╭──

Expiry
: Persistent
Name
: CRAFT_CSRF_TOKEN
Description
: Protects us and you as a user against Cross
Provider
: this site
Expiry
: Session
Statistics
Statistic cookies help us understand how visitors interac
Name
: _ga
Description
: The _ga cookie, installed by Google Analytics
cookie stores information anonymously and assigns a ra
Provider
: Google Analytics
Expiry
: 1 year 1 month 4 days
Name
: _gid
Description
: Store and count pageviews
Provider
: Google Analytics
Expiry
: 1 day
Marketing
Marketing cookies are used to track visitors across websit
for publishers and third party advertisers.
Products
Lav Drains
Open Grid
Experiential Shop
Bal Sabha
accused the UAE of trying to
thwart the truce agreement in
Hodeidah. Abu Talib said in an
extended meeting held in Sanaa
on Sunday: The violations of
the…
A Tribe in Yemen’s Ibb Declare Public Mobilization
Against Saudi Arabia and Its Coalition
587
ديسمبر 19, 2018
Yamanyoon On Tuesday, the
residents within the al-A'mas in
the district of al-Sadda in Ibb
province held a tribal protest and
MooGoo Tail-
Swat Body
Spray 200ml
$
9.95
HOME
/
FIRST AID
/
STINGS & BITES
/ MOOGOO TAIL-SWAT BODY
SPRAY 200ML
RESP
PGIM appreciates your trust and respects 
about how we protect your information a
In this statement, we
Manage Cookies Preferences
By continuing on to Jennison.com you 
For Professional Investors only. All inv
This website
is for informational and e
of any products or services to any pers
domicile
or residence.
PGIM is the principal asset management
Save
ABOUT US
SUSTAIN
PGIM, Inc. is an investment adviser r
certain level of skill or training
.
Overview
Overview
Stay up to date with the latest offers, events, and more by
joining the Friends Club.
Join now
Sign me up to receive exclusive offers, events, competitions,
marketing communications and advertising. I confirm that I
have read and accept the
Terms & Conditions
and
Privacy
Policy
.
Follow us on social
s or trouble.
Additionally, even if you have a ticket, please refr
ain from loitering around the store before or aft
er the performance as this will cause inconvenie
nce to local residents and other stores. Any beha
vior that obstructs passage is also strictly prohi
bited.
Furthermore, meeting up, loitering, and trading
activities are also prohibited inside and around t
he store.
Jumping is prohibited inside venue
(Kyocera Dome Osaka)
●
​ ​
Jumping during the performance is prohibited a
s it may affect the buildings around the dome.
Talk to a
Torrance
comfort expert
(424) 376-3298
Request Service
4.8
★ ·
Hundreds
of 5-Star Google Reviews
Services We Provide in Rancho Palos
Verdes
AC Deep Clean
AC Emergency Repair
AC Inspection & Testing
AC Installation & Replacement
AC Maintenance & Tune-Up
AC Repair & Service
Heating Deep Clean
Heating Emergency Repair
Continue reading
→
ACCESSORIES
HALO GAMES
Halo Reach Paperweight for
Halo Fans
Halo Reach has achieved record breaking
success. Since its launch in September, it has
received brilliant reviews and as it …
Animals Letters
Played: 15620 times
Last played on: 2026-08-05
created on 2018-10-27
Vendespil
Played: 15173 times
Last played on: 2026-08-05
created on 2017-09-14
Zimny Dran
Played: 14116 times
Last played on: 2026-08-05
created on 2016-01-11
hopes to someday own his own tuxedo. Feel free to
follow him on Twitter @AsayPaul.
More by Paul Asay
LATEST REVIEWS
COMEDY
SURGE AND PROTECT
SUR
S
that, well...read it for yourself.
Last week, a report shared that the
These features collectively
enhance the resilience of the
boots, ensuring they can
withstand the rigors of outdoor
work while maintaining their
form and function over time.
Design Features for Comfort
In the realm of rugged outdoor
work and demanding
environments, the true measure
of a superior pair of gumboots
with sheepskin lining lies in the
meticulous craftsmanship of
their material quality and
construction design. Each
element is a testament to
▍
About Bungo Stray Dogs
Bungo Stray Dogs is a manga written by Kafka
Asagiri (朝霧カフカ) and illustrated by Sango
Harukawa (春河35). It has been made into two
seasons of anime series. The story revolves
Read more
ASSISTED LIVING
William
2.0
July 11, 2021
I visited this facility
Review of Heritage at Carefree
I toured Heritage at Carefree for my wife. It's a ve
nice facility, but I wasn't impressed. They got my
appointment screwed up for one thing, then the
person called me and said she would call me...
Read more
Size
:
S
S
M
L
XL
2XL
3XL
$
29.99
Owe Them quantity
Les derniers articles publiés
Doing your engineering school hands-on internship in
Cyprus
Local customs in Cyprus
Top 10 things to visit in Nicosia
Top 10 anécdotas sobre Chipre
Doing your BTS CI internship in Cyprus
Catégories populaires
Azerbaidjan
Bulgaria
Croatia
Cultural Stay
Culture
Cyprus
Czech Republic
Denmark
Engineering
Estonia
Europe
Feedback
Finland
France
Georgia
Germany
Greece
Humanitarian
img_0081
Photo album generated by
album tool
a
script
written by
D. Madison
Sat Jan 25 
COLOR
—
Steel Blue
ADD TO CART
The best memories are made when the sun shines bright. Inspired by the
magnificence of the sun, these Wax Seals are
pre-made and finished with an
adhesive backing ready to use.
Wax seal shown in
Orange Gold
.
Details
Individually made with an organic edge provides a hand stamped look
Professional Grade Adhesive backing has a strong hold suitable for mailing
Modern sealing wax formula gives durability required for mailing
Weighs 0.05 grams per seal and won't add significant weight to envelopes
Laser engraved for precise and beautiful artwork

╰──

- _DESCRIPTION OF THE TASK_: All of the records above are to be set down again exactly.

- _SOLUTION TO THIS PROBLEM_:
Expiry
: Persistent
Name
: CRAFT_CSRF_TOKEN
Description
: Protects us and you as a user against Cross
Provider
: this site
Expiry
: Session
Statistics
Statistic cookies help us understand how visitors interac
Name
: _ga
Description
: The _ga cookie, installed by Google Analytics
cookie stores information anonymously and assigns a ra
Provider
: Google Analytics
Expiry
: 1 year 1 month 4 days
Name
: _gid
Description
: Store and count pageviews
Provider
: Google Analytics
Expiry
: 1 day
Marketing
Marketing cookies are used to track visitors across websit
for publishers and third party advertisers.
Products
Lav Drains
Open Grid
Experiential Shop
Bal Sabha
accused the UAE of trying to
thwart the truce agreement in
Hodeidah. Abu Talib said in an
extended meeting held in Sanaa
on Sunday: The violations of
the…
A Tribe in Yemen’s Ibb Declare Public Mobilization
Against Saudi Arabia and Its Coalition
587
ديسمبر 19, 2018
Yamanyoon On Tuesday, the
residents within the al-A'mas in
the district of al-Sadda in Ibb
province held a tribal protest and
MooGoo Tail-
Swat Body
Spray 200ml
$
9.95
HOME
/
FIRST AID
/
STINGS & BITES
/ MOOGOO TAIL-SWAT BODY
SPRAY 200ML
RESP
PGIM appreciates your trust and respects 
about how we protect your information a
In this statement, we
Manage Cookies Preferences
By continuing on to Jennison.com you 
For Professional Investors only. All inv
This website
is for informational and e
of any products or services to any pers
domicile
or residence.
PGIM is the principal asset management
Save
ABOUT US
SUSTAIN
PGIM, Inc. is an investment adviser r
certain level of skill or training
.
Overview
Overview
Stay up to date with the latest offers, events, and more by
joining the Friends Club.
Join now
Sign me up to receive exclusive offers, events, competitions,
marketing communications and advertising. I confirm that I
have read and accept the
Terms & Conditions
and
Privacy
Policy
.
Follow us on social
s or trouble.
Additionally, even if you have a ticket, please refr
ain from loitering around the store before or aft
er the performance as this will cause inconvenie
nce to local residents and other stores. Any beha
vior that obstructs passage is also strictly prohi
bited.
Furthermore, meeting up, loitering, and trading
activities are also prohibited inside and around t
he store.
Jumping is prohibited inside venue
(Kyocera Dome Osaka)
●
​ ​
Jumping during the performance is prohibited a
s it may affect the buildings around the dome.
Talk to a
Torrance
comfort expert
(424) 376-3298
Request Service
4.8
★ ·
Hundreds
of 5-Star Google Reviews
Services We Provide in Rancho Palos
Verdes
AC Deep Clean
AC Emergency Repair
AC Inspection & Testing
AC Installation & Replacement
AC Maintenance & Tune-Up
AC Repair & Service
Heating Deep Clean
Heating Emergency Repair
Continue reading
→
ACCESSORIES
HALO GAMES
Halo Reach Paperweight for
Halo Fans
Halo Reach has achieved record breaking
success. Since its launch in September, it has
received brilliant reviews and as it …
Animals Letters
Played: 15620 times
Last played on: 2026-08-05
created on 2018-10-27
Vendespil
Played: 15173 times
Last played on: 2026-08-05
created on 2017-09-14
Zimny Dran
Played: 14116 times
Last played on: 2026-08-05
created on 2016-01-11
hopes to someday own his own tuxedo. Feel free to
follow him on Twitter @AsayPaul.
More by Paul Asay
LATEST REVIEWS
COMEDY
SURGE AND PROTECT
SUR
S
that, well...read it for yourself.
Last week, a report shared that the
These features collectively
enhance the resilience of the
boots, ensuring they can
withstand the rigors of outdoor
work while maintaining their
form and function over time.
Design Features for Comfort
In the realm of rugged outdoor
work and demanding
environments, the true measure
of a superior pair of gumboots
with sheepskin lining lies in the
meticulous craftsmanship of
their material quality and
construction design. Each
element is a testament to
▍
About Bungo Stray Dogs
Bungo Stray Dogs is a manga written by Kafka
Asagiri (朝霧カフカ) and illustrated by Sango
Harukawa (春河35). It has been made into two
seasons of anime series. The story revolves
Read more
ASSISTED LIVING
William
2.0
July 11, 2021
I visited this facility
Review of Heritage at Carefree
I toured Heritage at Carefree for my wife. It's a ve
nice facility, but I wasn't impressed. They got my
appointment screwed up for one thing, then the
person called me and said she would call me...
Read more
Size
:
S
S
M
L
XL
2XL
3XL
$
29.99
Owe Them quantity
Les derniers articles publiés
Doing your engineering school hands-on internship in
Cyprus
Local customs in Cyprus
Top 10 things to visit in Nicosia
Top 10 anécdotas sobre Chipre
Doing your BTS CI internship in Cyprus
Catégories populaires
Azerbaidjan
Bulgaria
Croatia
Cultural Stay
Culture
Cyprus
Czech Republic
Denmark
Engineering
Estonia
Europe
Feedback
Finland
France
Georgia
Germany
Greece
Humanitarian
img_0081
Photo album generated by
album tool
a
script
written by
D. Madison
Sat Jan 25 
COLOR
—
Steel Blue
ADD TO CART
The best memories are made when the sun shines bright. Inspired by the
magnificence of the sun, these Wax Seals are
pre-made and finished with an
adhesive backing ready to use.
Wax seal shown in
Orange Gold
.
Details
Individually made with an organic edge provides a hand stamped look
Professional Grade Adhesive backing has a strong hold suitable for mailing
Modern sealing wax formula gives durability required for mailing
Weighs 0.05 grams per seal and won't add significant weight to envelopes
Laser engraved for precise and beautiful artwork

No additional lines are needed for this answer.